Lascio a voi le mie scarpe, le lascio perché le vediate.
Osservatele bene: sembrano abbandonate. Quindi, io dovrei essere quella che
scatta la foto a piedi nudi sull’erba. Invece sono lì, solo che sono
trasparente come l’aria. No, non mi sto rendendo invisibile, voglio solo che m’immaginiate:
ognuno con il proprio sentire, ognuno con le proprie credenze. Mi sono guardata
dentro, sapete, così tante volte da scomparire. Le scarpe… sono infilate. Non
vedete che danzo dalla testa alle caviglie?! Una gamba dritta e l’altra
arcuata, le braccia libere di disegnare, la testa in bilico pronta a cadere.
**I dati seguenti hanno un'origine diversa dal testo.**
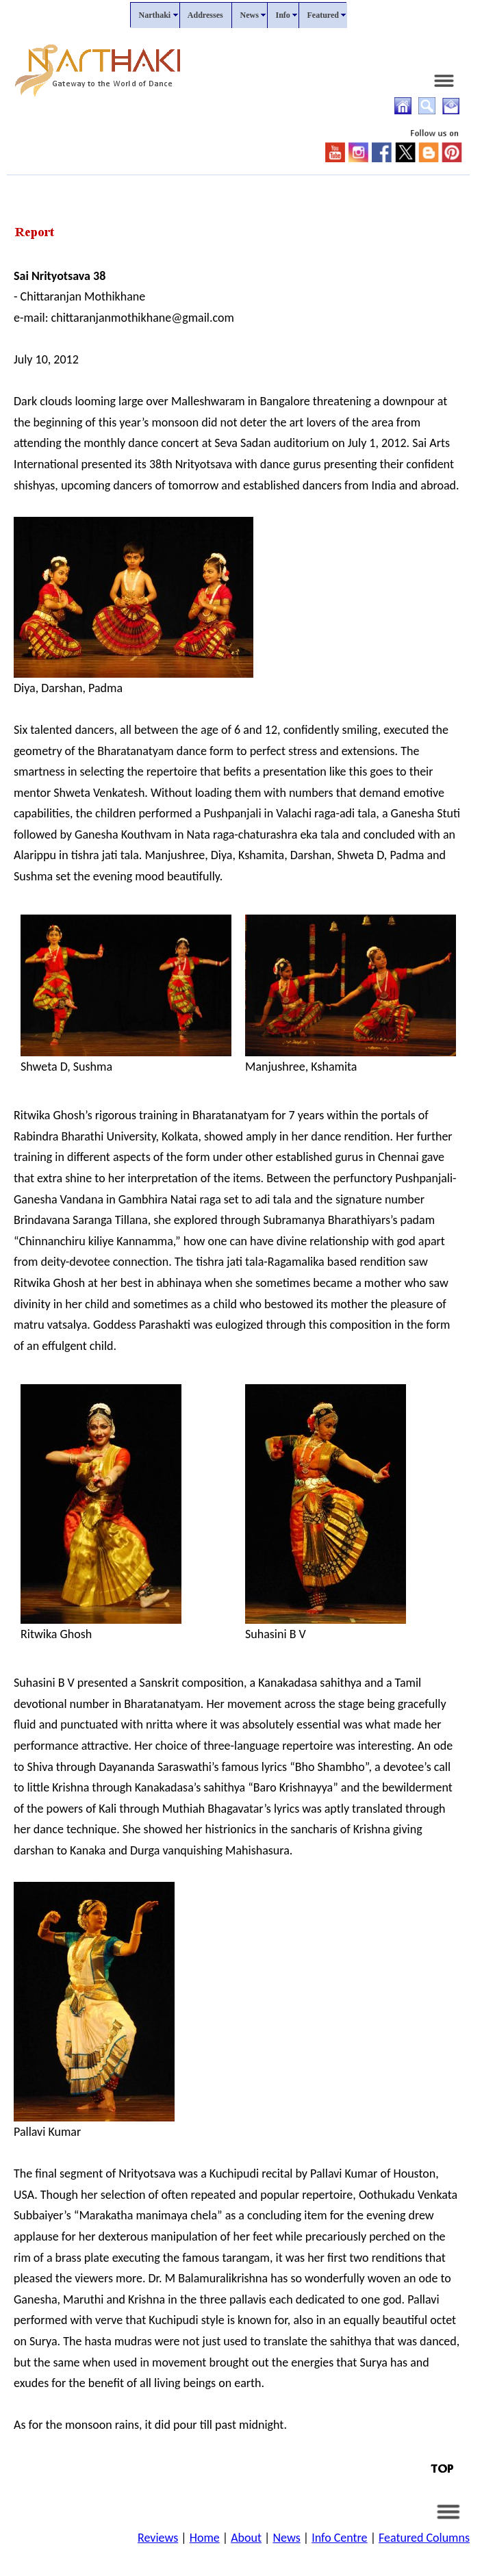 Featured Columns (424, 2537)
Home (205, 2537)
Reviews (158, 2537)
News (286, 2537)
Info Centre (339, 2537)
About (246, 2537) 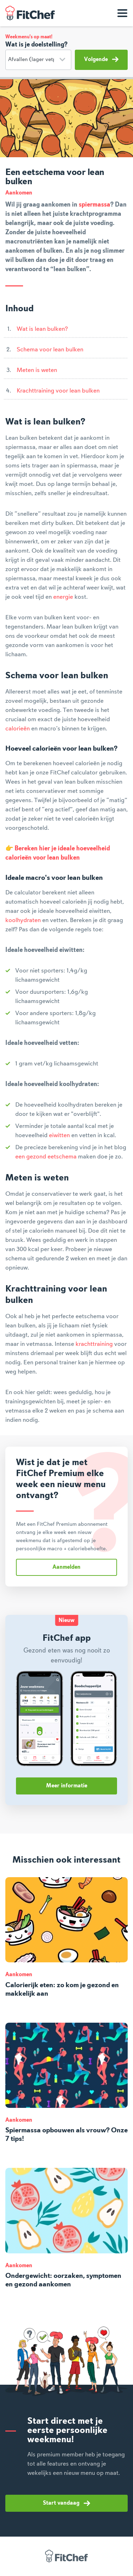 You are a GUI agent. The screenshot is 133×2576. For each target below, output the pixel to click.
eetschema (62, 1156)
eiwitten (59, 1135)
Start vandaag (66, 2503)
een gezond (31, 1156)
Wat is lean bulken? (42, 329)
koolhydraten (23, 920)
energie (63, 597)
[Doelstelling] (38, 60)
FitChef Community (30, 13)
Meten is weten (37, 370)
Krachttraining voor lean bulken (58, 391)
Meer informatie (66, 1786)
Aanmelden (66, 1567)
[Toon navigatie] (122, 13)
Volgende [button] (101, 59)
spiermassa (94, 205)
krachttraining (94, 1344)
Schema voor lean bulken (50, 349)
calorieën (17, 728) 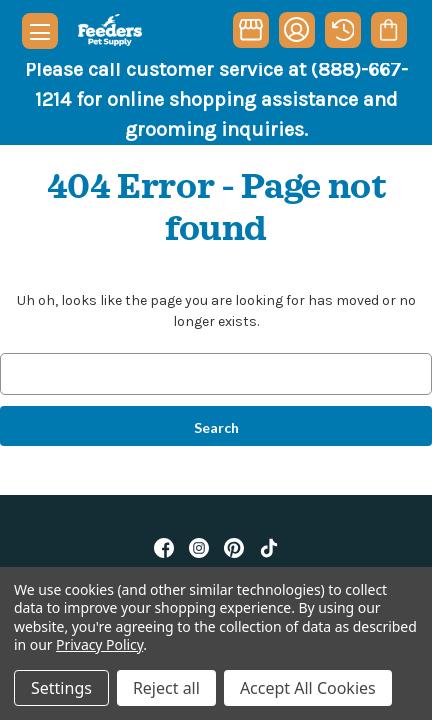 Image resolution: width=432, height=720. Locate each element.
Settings (61, 688)
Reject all (166, 688)
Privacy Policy (99, 644)
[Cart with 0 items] (388, 30)
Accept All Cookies (308, 688) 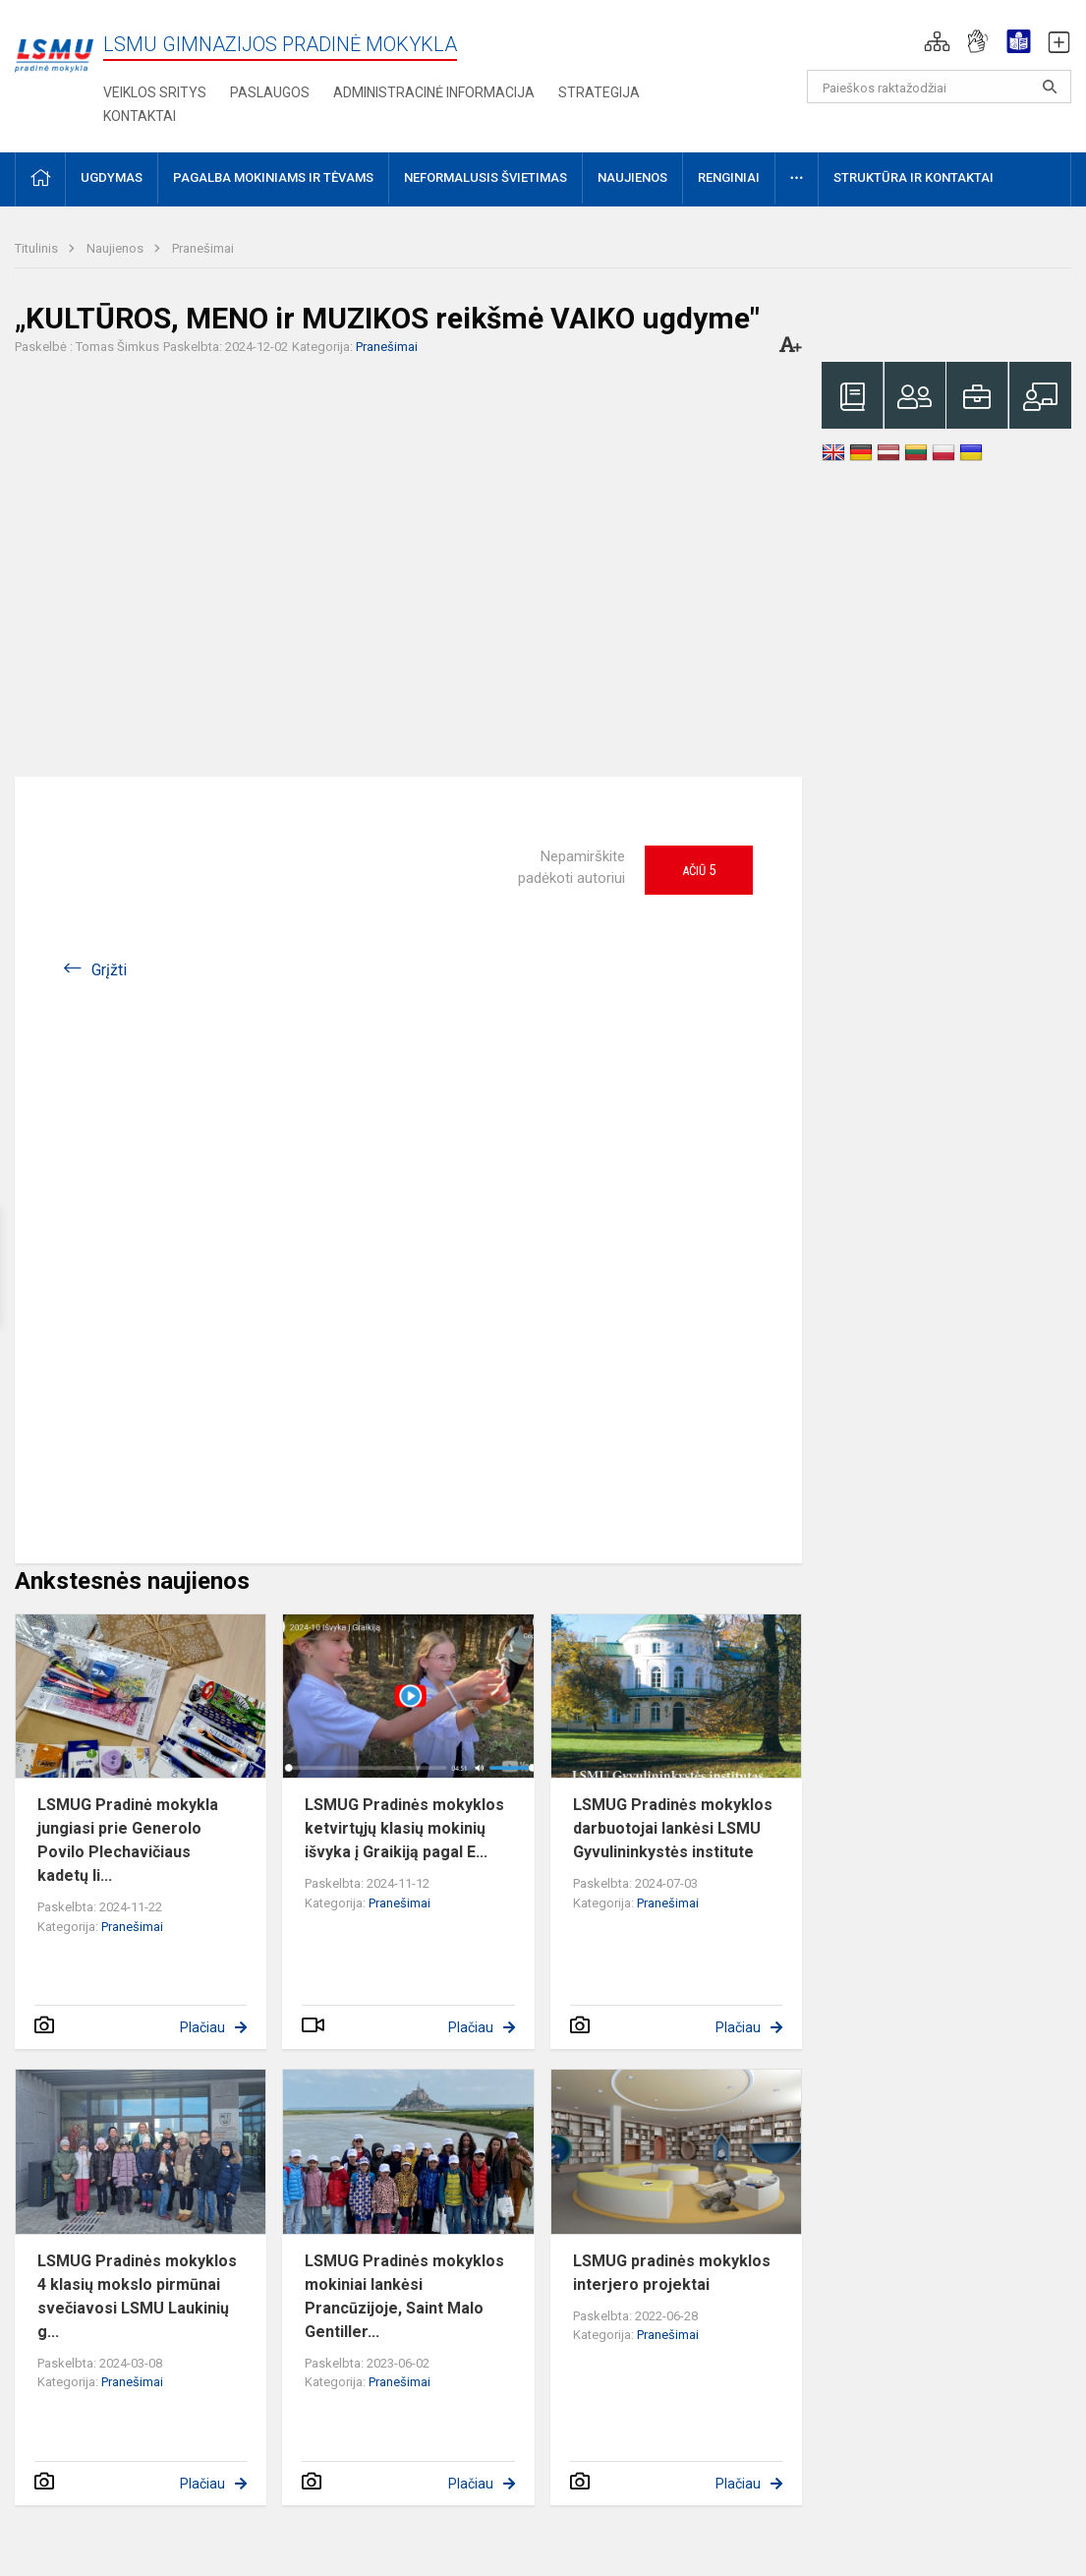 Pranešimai (203, 248)
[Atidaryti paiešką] (1050, 86)
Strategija (599, 92)
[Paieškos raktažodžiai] (939, 86)
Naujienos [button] (632, 177)
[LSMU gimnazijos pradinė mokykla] (54, 44)
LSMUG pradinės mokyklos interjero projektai (672, 2273)
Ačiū (698, 870)
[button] (937, 41)
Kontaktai (139, 116)
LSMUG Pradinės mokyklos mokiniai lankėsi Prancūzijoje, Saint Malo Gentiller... (404, 2296)
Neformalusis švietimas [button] (485, 177)
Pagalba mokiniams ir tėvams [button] (273, 177)
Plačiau (202, 2027)
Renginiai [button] (729, 177)
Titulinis (38, 248)
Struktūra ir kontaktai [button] (913, 177)
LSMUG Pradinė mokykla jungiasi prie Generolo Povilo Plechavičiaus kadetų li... (127, 1840)
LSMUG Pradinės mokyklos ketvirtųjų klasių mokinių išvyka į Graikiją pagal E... (404, 1828)
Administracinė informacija (434, 92)
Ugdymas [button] (112, 177)
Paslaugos (270, 92)
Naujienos (116, 248)
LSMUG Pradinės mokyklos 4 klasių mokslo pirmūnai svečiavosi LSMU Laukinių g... (137, 2296)
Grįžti (109, 970)
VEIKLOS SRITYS (154, 92)
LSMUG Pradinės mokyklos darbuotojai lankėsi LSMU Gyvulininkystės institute (672, 1828)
No,
non lo vedete, non lo vedono neanche i miei occhi… non ci sono specchi. Or
dunque, chi sono? La risposta cambia continuamente… diamine, gente! non esistono
certezze e manco verità tutte intere. Ogni mio passo, con queste scarpe, passo
dal plurale al singolare. Ti ho scelto. Sì, proprio tu che stai leggendo. Guarda
le mie scarpe mi hanno portato tra le montagne e l’acqua corrente. Guardale
bene: sono le protagoniste.
Giulia è il mio nome. Giulia per girarsi. Giulia un indirizzo,
una cartolina spedita, un numero nell’elenco telefonico. C’è una cosa che ti
voglio dire, spedita come un sms, e te lo voglio precisare: quando incontro te
tendo a scordare il tuo nome… e pure il mio. Vuoi sapere il motivo? Se parlo con
te e condividiamo questa veloce esperienza, in questa conversazione leggera
come l’aria, diventiamo inevitabilmente parte integrante della trasparenza. Per
forza, santi numi! per sentire ogni briciola, ogni granello, ogni microbo che
compone interamente tutta l’esistenza.